(THE RECORDS Opens)
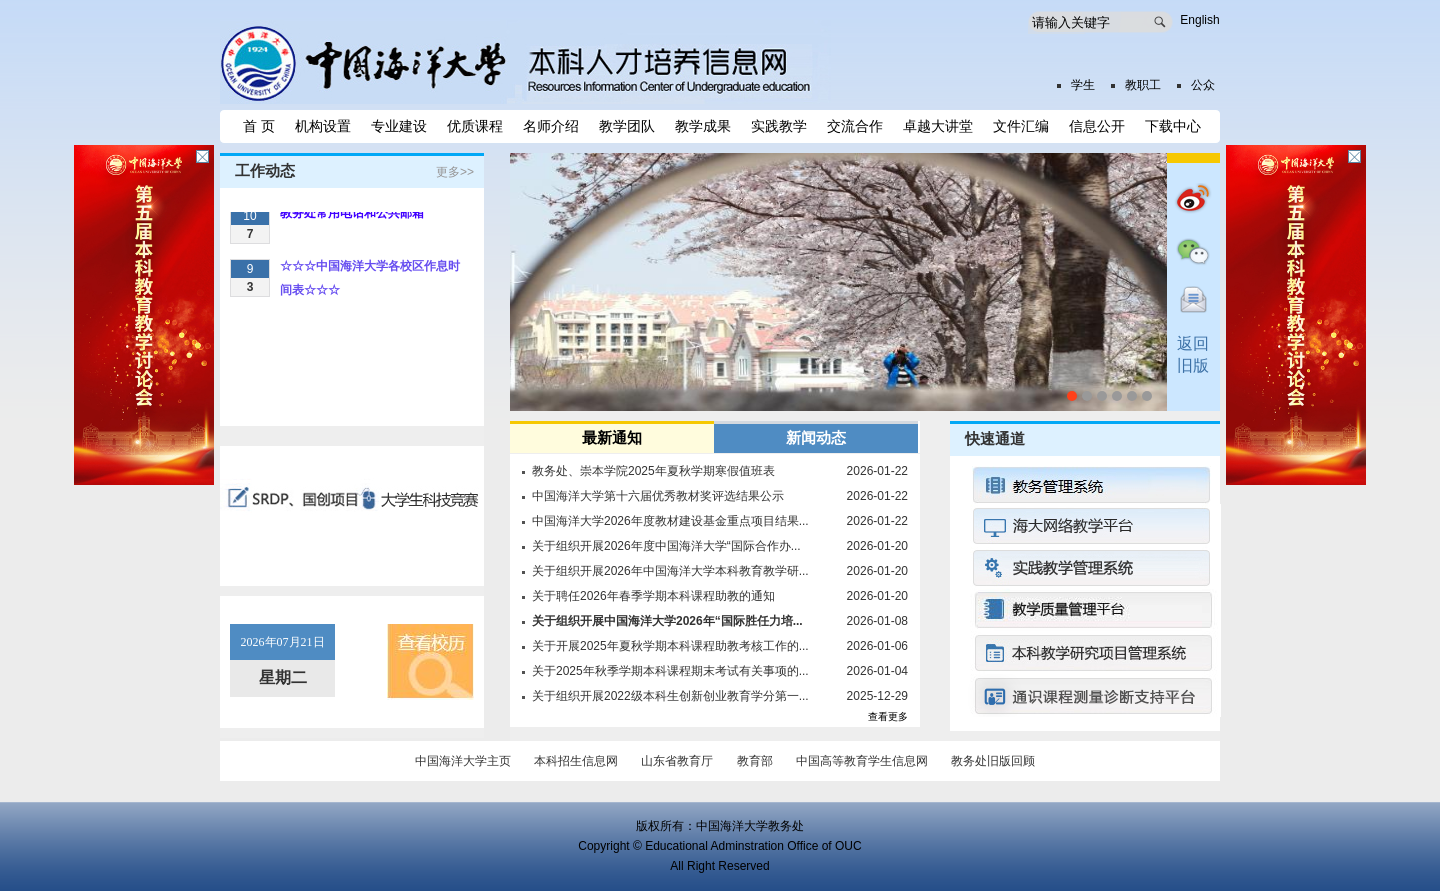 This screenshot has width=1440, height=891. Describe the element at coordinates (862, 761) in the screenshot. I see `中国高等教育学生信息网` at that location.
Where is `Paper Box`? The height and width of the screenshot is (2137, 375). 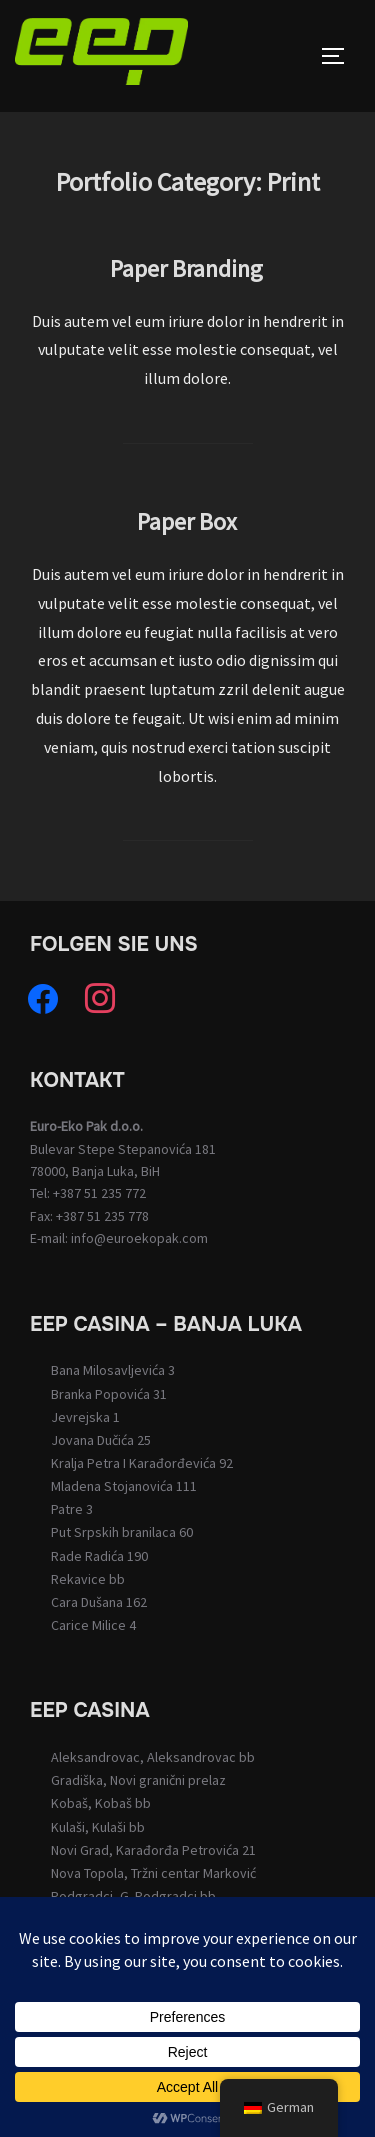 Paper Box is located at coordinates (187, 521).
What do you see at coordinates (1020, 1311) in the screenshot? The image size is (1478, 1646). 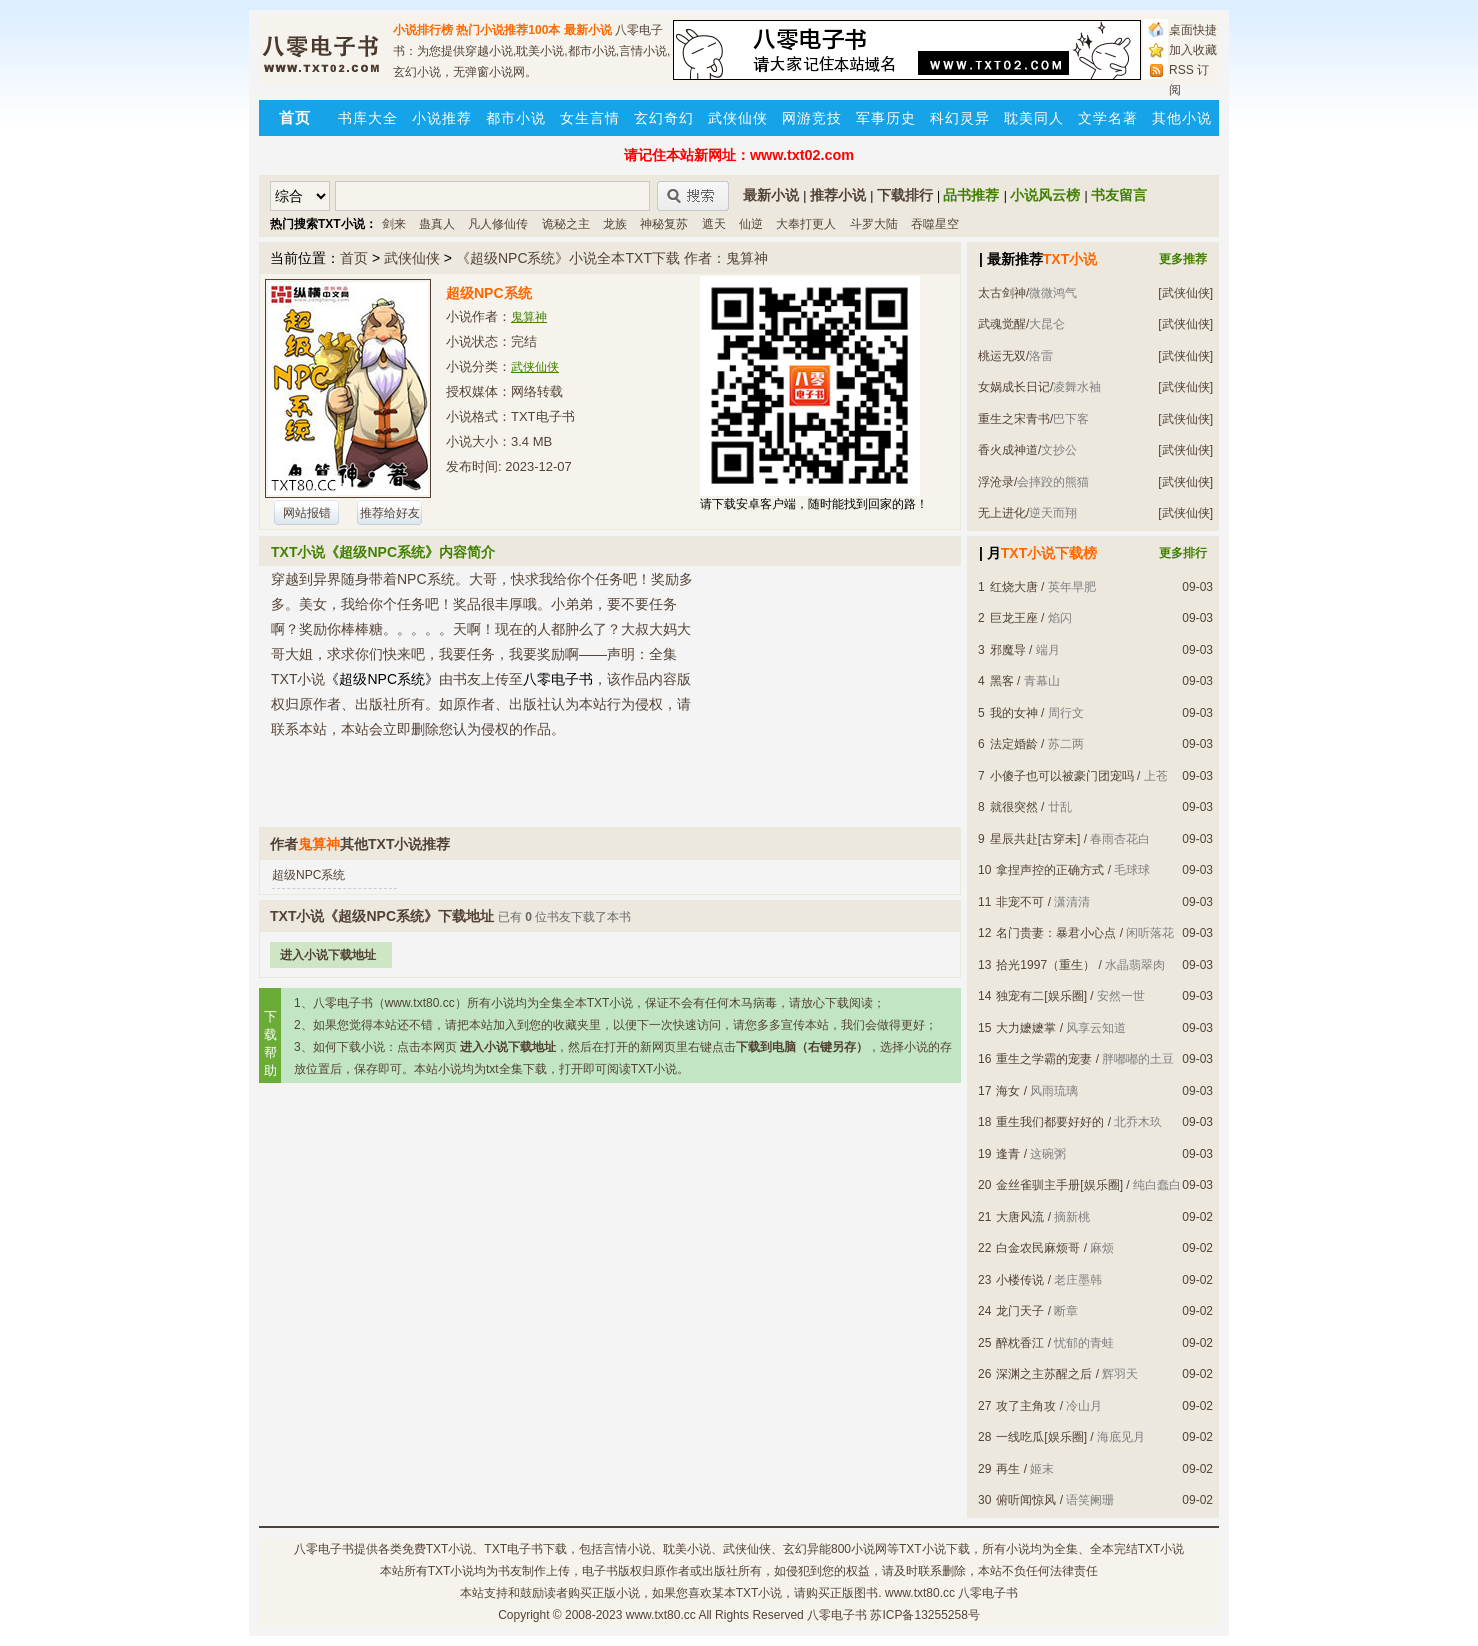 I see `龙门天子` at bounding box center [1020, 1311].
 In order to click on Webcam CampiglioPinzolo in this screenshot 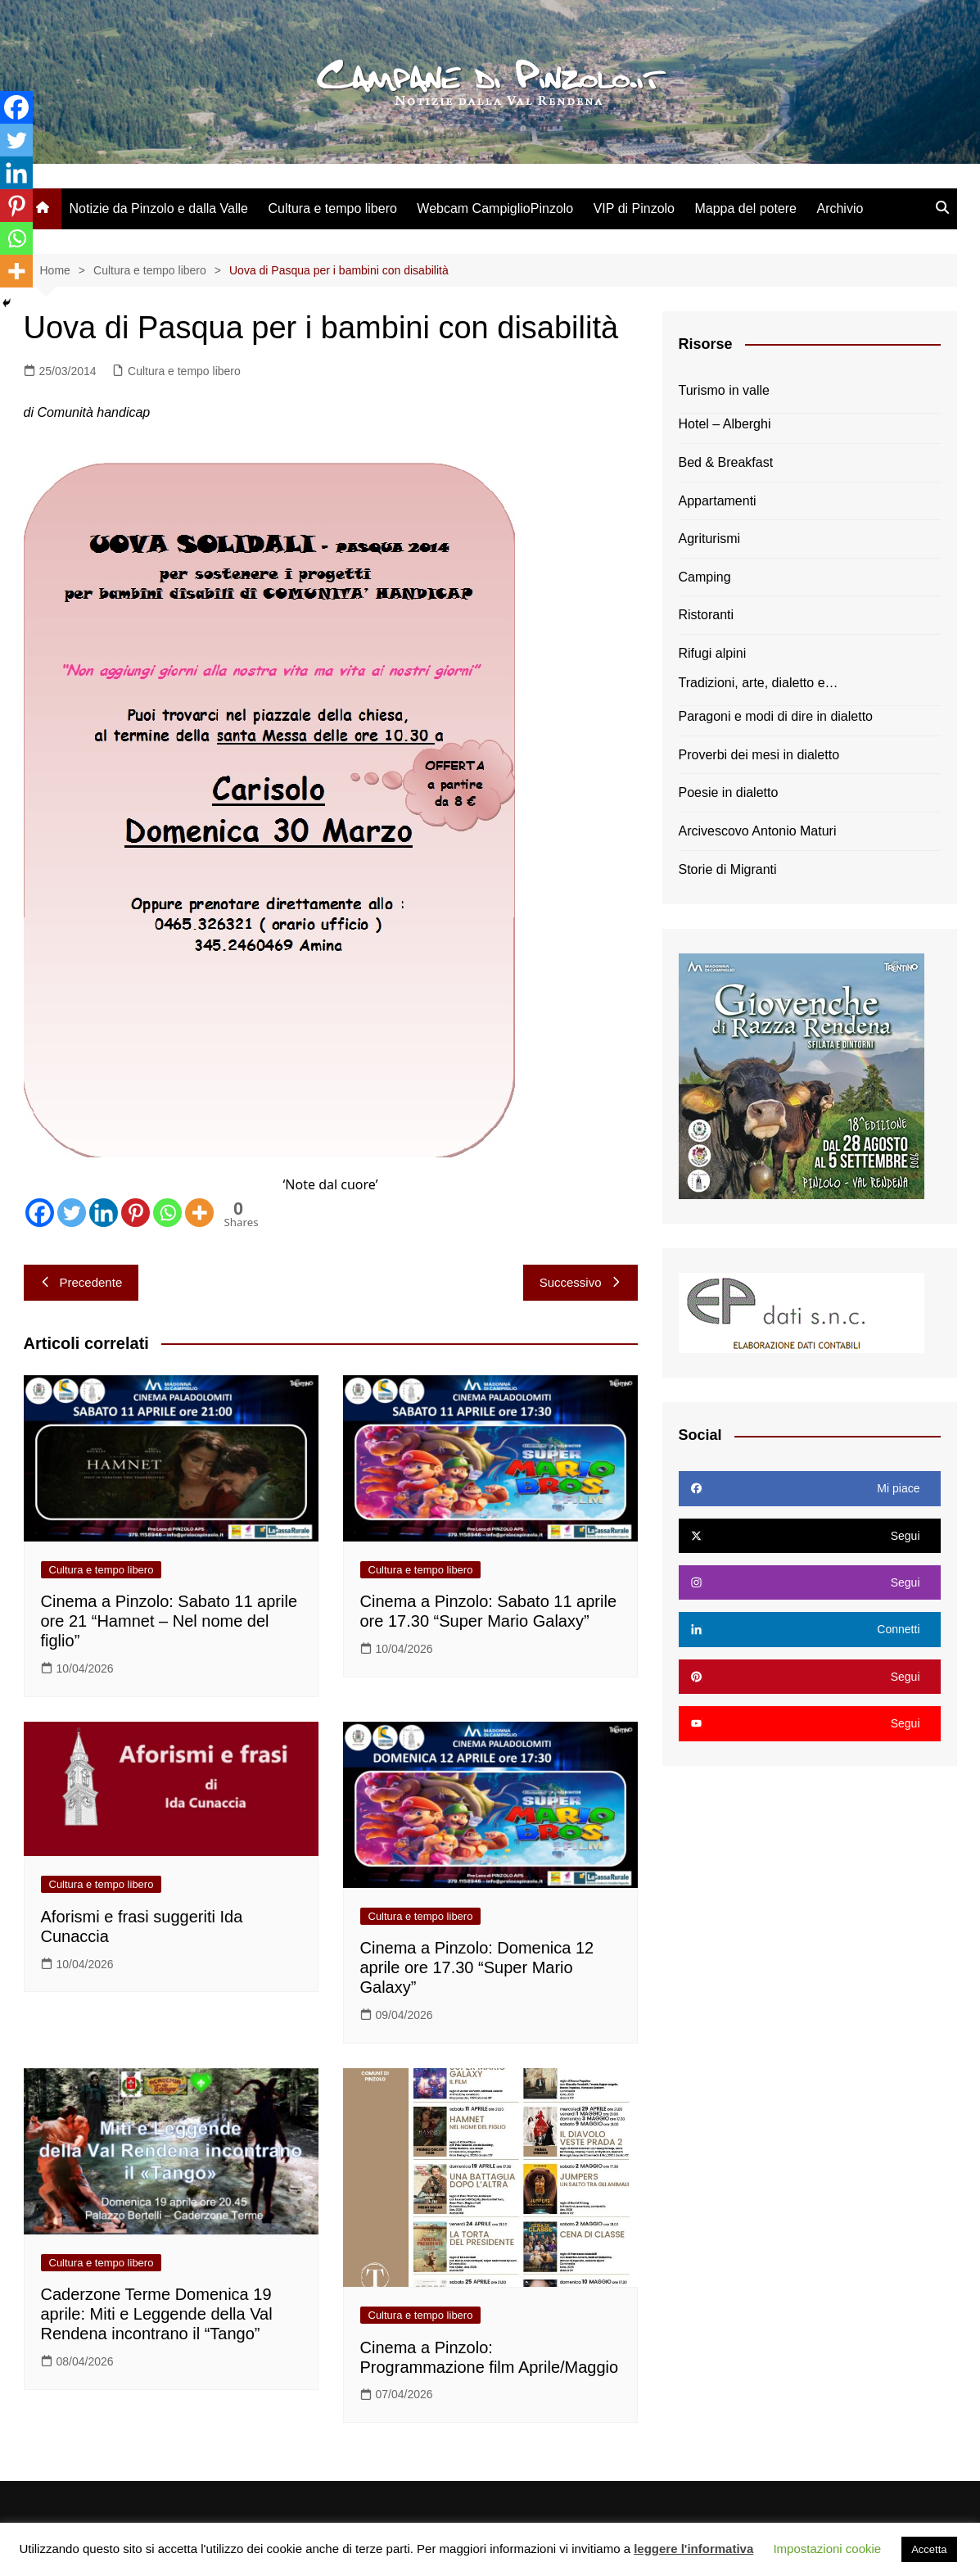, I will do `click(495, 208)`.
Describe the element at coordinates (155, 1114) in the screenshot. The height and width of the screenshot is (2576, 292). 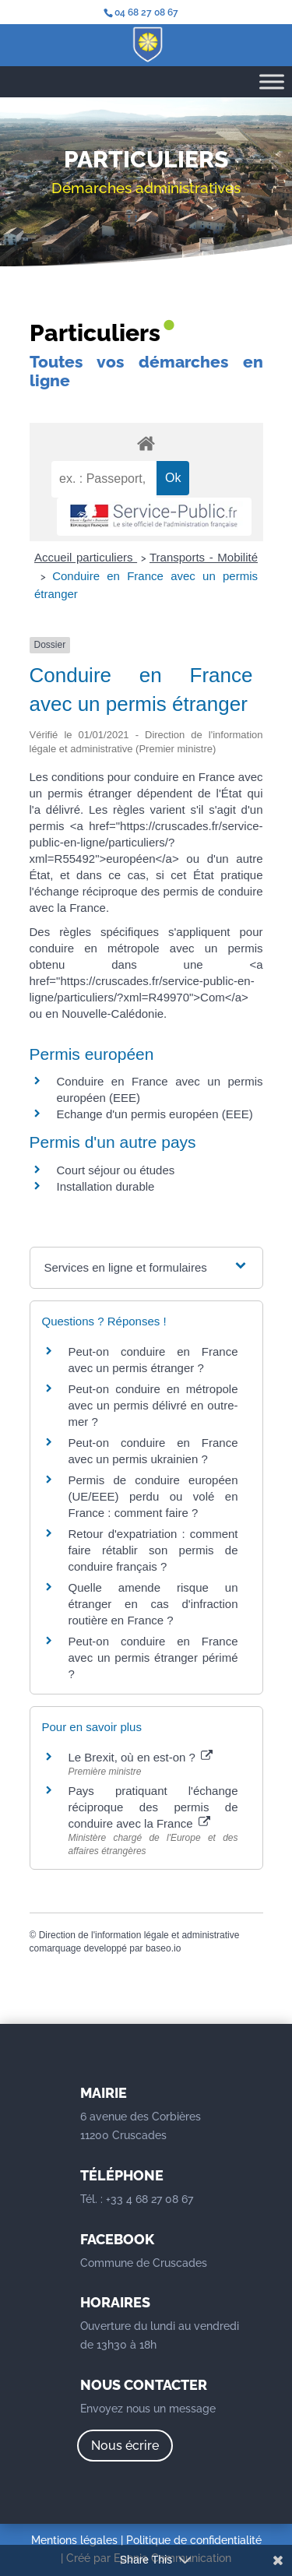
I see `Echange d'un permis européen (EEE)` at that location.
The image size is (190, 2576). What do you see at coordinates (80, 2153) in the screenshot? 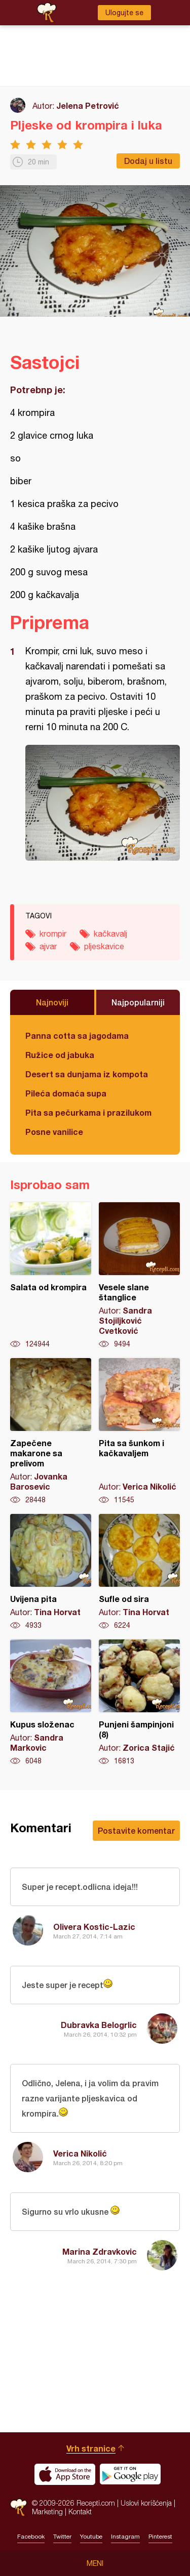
(THE RECORDS Closes)
- [HOW TO COMPLETE THIS TASK]
Keep pictures out and return the lines from the one containing "Describe the element at coordinates (155, 1114)" through the end of the listing, both included, character for character.

- [ANSWER]
Describe the element at coordinates (155, 1114) in the screenshot. The height and width of the screenshot is (2576, 292). 
I see `Echange d'un permis européen (EEE)` at that location.
The image size is (190, 2576). What do you see at coordinates (80, 2153) in the screenshot? 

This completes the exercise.